En effet, toute la force du récit vient du fait qu'il crée une situation où le personnage principal est responsable mais pas coupable et que cette position lui est insupportable au point de s'infliger la punition qu'il pense mériter et que la loi et la justice lui ont refusée (on notera qu'une critique faite au film ailleurs est que le personnage n'évolue pas, mais, là encore, c'est la force de ce récit que de maintenir le personnage statique, mais de faire évoluer la perception que l'on a de lui, puis de lui proposer une possible rédemption, un retour vers les vivants, qu'il ne parvient pas à accepter).

Après c'est bien gentil de se lancer dans une lecture raciale du film, mais, aux dernières nouvelles, la population afro-américaine de Manchester by the Sea c'est... 0% (et je ne plaisante même pas) et du coup partir dans des conjectures sur le destin qu'aurait eu un noir dans des circonstances similaires est assez absurde. Les conséquences (ou plutôt leur absence - particulièrement quand on saisi une arme dans un commissariat) ne se justifient pas ici par un facteur racial, mais par une question d'échelle: tout le monde connaît tout le monde à Manchester et c'est d'ailleurs bien pour ça que le personnage part à Boston pour y être personne.

De la même façon, lire le film à travers le prisme de l’élection présidentielle est doublement mal venu. Primo, les tristes hommes blancs du Massachusetts ont voté Clinton à 60% et, secundo, mettre l'élection de Trump sur le compte du (débattable) racisme des prolétaires blanc c'est faire preuve d'un coupable et potentiellement coûteux manque d'analyse et d'auto-critique.

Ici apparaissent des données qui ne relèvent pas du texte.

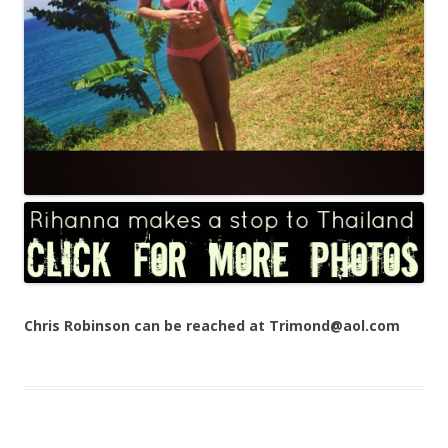
Chris Robinson can be reached at Trimond@aol.com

Le filtre gender est un peu plus productif pour discréditer le film, mais dans des mesures moindres que celles avancées par l'articles, car les relations (ou plutôt leur absence) que le personnage a avec les femmes après le drame sont conditionnées par son renoncement à la vie. Après, les femmes de Boston, l'épouse du frère, la femme du pêcheur, la femme du personnage principal avant le drame... c'est pas très glorieux. Mais finalement c'est équilibré par les copines du neveu, la mère de la copine du neveu, l'infirmière, la femme du personnage principal après le drame... donc voilà. Les personnages féminins ne forment pas un bloc uniforme qui servirait à sous-tendre un discours où porter une charge. La peinture se veut réaliste donc on a un spectre large de gris.

Bref... elle est un peu caca cette critique d'Halberstam. On mettra ça sur le compte d'un contexte un peu éprouvant émotionnellement!



Charles-Antoine (pas vu) a dit:
Je n'ai pas vu le film, donc m'abstiens de commentaire, hormis pour signaler que la production d'un discours ethnoracial ne nécessite pas la présence de Noirs dans le territoire du film, mais passons. Il s'agit là d'une logique systémique, et non particulière, même si c'est bien cette dernière lecture que le film - qui hume bon le masochisme masculin, rien qu'à en lire Fred - semble inviter à faire.